Conforme Figueiredo, Nobre e Vieira (2001), a escuta do analista não é nem objetiva - coletor de dados - nem subjetiva - como alguém que se envolve emocionalmente ou sofre junto com quem atende. O psicanalista vai escutar um sujeito a ser chamado a decidir sobre a destinação e, consequentemente, o rumo das produções discursivas que ele acolhe em cada movimento discursivo, em cada intervenção.
Está implícito que tomamos a experiência psicanalítica como não redutível ao que é conhecido como a "técnica psicanalítica". Birman (1994), por exemplo, ressalta desta experiência o caráter dialógico centrado na interlocução e Herrmann (2004) afirma que identificar técnica e experiência é a nostalgia de uma origem da psicanálise vinculada aos ideais da ciência natural e leva, segundo ele, ao fetichismo da técnica. Para este autor, se privilegiamos o método na pesquisa, aproximamo-nos da psicanálise como teoria em ação via interpretação. O método psicanalítico seria, sobretudo, heurístico, o que permite pensá-lo na clínica extensa, com o cuidado de não abrir mão do rigor.

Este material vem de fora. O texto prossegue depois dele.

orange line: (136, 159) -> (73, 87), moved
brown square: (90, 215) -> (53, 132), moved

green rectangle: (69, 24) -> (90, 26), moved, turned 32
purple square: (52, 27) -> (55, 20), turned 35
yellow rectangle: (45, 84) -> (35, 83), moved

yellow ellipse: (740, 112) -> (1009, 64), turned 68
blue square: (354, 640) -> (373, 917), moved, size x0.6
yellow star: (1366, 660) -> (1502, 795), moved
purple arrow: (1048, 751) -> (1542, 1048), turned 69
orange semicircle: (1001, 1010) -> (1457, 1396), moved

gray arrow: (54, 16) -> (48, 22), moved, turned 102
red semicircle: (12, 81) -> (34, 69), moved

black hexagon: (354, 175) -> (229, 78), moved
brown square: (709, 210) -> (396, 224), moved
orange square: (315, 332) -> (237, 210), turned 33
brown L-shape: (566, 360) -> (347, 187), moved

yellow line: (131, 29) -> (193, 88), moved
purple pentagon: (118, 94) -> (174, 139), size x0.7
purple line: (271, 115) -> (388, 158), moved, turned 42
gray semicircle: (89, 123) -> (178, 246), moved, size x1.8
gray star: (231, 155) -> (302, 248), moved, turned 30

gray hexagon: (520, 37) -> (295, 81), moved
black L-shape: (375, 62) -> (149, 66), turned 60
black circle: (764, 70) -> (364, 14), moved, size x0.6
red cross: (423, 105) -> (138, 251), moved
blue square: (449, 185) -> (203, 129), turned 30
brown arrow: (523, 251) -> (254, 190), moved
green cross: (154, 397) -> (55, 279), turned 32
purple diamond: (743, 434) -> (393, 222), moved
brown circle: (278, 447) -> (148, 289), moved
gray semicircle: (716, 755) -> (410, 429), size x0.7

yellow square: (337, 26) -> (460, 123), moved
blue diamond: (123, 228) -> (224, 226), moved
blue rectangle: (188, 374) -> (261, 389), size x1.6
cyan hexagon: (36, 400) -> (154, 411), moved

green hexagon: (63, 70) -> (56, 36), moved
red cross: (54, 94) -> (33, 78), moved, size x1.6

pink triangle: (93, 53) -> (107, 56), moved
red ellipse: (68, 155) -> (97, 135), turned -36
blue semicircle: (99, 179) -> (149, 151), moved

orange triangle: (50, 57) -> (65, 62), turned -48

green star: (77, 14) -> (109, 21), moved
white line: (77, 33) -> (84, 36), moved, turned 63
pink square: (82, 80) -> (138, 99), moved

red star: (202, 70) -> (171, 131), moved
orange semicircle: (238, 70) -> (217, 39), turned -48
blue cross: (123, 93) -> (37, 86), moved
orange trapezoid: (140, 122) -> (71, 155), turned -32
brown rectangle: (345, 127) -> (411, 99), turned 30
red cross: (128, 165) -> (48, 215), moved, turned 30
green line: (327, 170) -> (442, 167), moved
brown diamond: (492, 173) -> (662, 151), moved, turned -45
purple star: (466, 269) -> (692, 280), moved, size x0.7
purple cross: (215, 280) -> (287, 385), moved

Desvincular a experiência, como Birman, ou o método, como Herrmann, da técnica é uma via para pensar a possibilidade desta experiência fora da clínica particular. Ademais, com Lacan (1966/1998c, p. 71), seguimos a trilha de considerar que com a escuta psicanalítica cria-se a possibilidade da experiência do sujeito do desejo. Sujeito este que não é o eu (consciente), mas o sujeito das produções inconscientes.
Lacan (1958/1998b, p. 758) afirmou também que a psicanálise, no sentido estrito, se aplica como tratamento; porém é possível falar em método psicanalítico quando se "procede à decifração dos significantes, sem considerar nenhuma forma de existência pressuposta do significado", ou seja, uma decifração dos significantes que leve em conta o aspecto inconsciente que intervém na organização deles (Sauret, 2003).
Seguindo estas indicações, pode-se considerar a prática do psicólogo psicanalista no contexto de muitas instituições como uma prática que possui condições para possibilitar esta experiência. Não se trata do tratamento psicanalítico da clínica particular ou individual, até porque não estamos lidando com a associação livre da forma como se pode fazê-lo no atendimento clínico individual. Porém, pensar a possibilidade de intervenção implica, desde o princípio, o tratamento dos significantes fora de sua relação suposta com um significado pré-determinado e implica também o fenômeno (fato) que orienta o manejo desta experiência: a transferência.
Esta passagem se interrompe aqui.